La coabitazione tra gente diversa etnicamente e religiosamente è la grande sfida del prossimo secolo. È una realtà del mondo, anche contraddittoria se si guarda a Sarajevo, al Libano, a Gerusalemme, all’Indonesia o alle grandi città occidentali ormai multietniche.

Il dialogo interreligioso vuol dare senso alla convivenza, vuol andare al di là delle identità precostituite, e vuol essere un parlare al cuore e trovare motivi profondi per vivere insieme. Il dialogo interreligioso ha conosciuto una grande fase di entusiasmo dopo il Concilio, ma anche successivamente una stagione di delusione.
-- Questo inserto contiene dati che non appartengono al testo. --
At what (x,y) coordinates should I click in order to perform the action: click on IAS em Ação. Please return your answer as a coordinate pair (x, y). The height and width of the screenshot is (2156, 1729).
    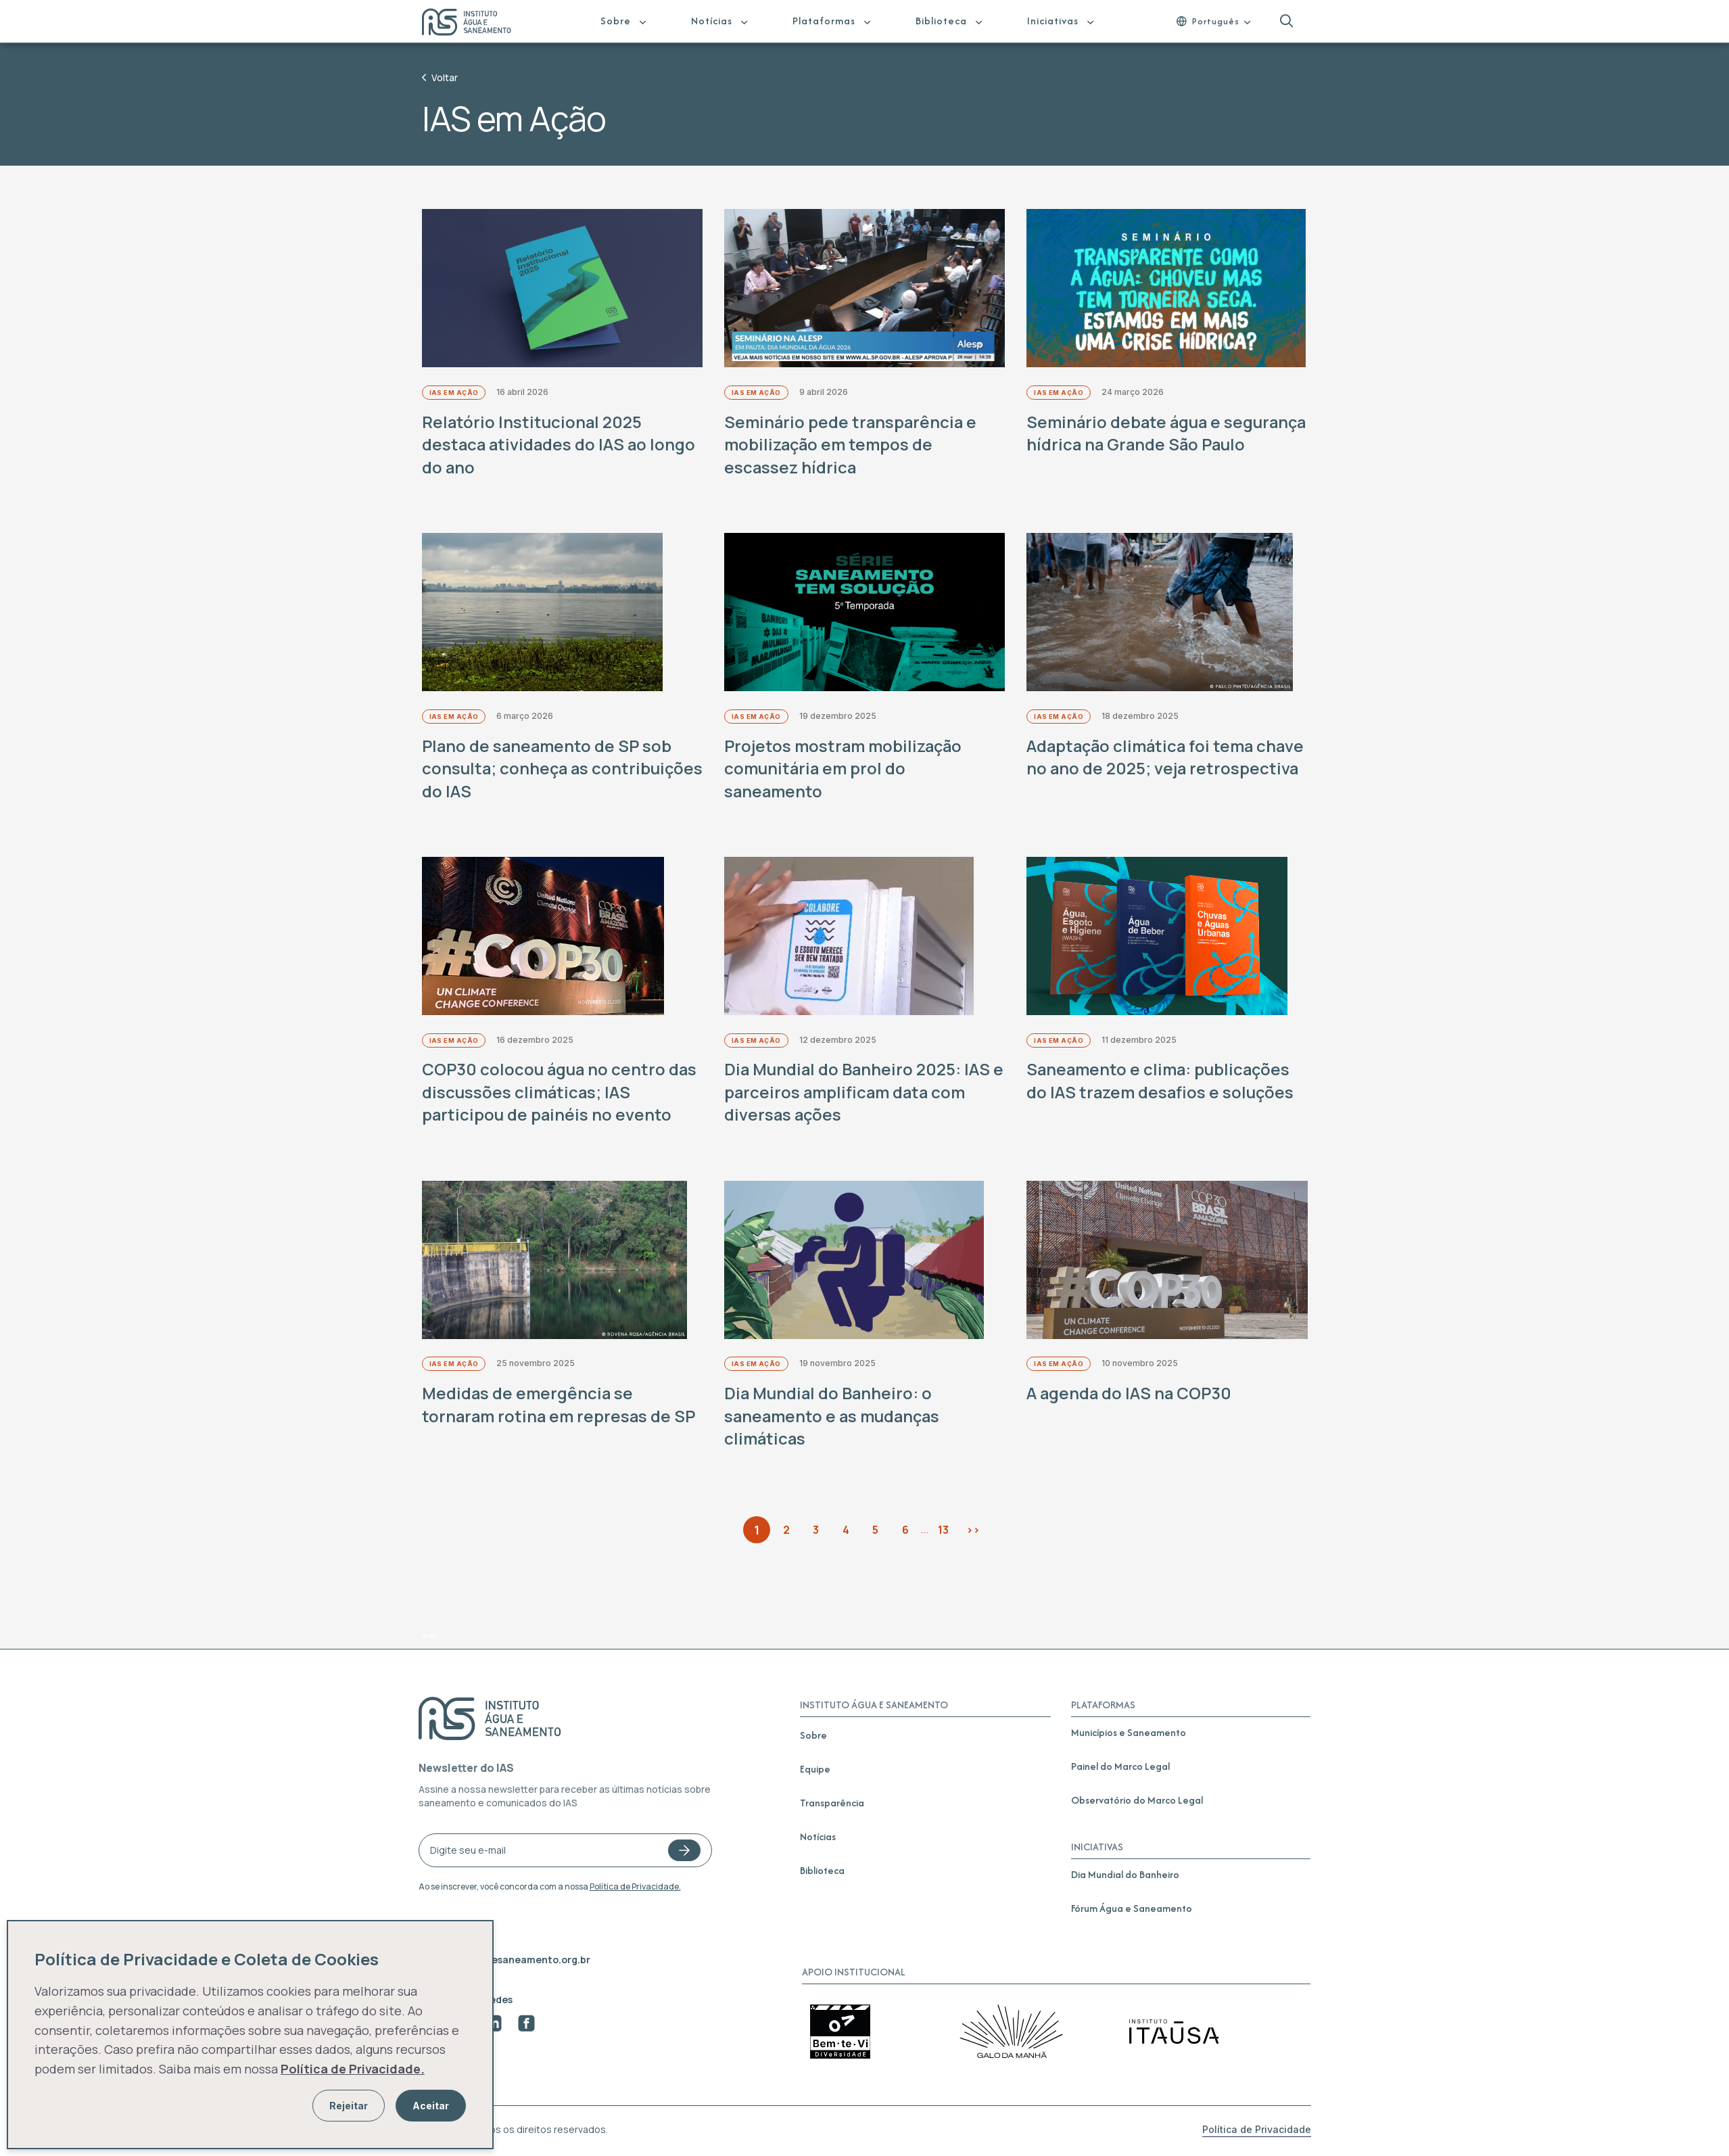     Looking at the image, I should click on (454, 392).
Le grandi religioni mondiali, infatti, non sono tutte sincroniche. Pensiamo all’Islam che ha vissuto, soprattutto negli anni ‘80, una fase di ripresa dell’orgoglio di se stesso, coincisa con un suo rifiorire. Così anche per l’Ebraismo.

Il dialogo richiede una pazienza geologica: non bastano anni, perché non si tratta di diplomazia, ma di cambiamento di mentalità.
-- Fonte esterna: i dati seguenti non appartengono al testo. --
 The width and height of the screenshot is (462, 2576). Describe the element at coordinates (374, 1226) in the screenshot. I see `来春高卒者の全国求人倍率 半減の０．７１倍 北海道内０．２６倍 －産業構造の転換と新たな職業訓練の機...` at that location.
Il dialogo è un’educazione a comprendere l’altro senza perdere te stesso. Il dialogo non indebolisce, ma ti rende più consapevole della tua originalità, identità, vocazione. Chi, per difendere la propria identità e la propria fede, ha paura del dialogo, nasconde una debolezza.

Lo spirito di Assisi non è una richiesta sincretistica, di unificazione: le differenze vanno rispettate, ma il dialogo deve continuare. Il dialogo è come l’amore: non punta a convincere o ad avere dei risultati immediati, altrimenti amerei solo i miei amici e non i miei nemici. Il dialogo è una vita offerta, nella forza delle proprie ragioni ma anche nella volontà di comprendere. In questo senso credo dobbiamo continuare il dialogo interreligioso e le difficoltà non ci devono spaventare.